[PROBLEM TO SOLVE] Please give back the listing below word for word and drop any images.

_____

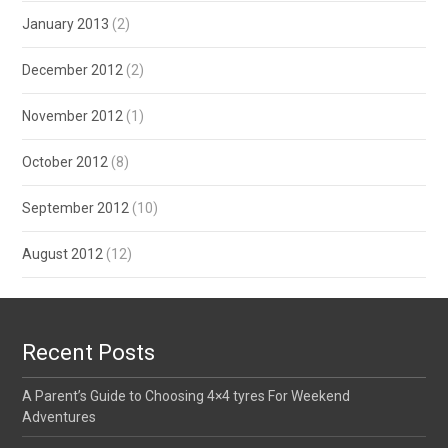
January 2013
(2)
December 2012
(2)
November 2012
(1)
October 2012
(8)
September 2012
(10)
August 2012
(12)
Recent Posts
A Parent’s Guide to Choosing 4×4 tyres For Weekend
Adventures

_____

[REPLY]
January 2013
(2)
December 2012
(2)
November 2012
(1)
October 2012
(8)
September 2012
(10)
August 2012
(12)
Recent Posts
A Parent’s Guide to Choosing 4×4 tyres For Weekend
Adventures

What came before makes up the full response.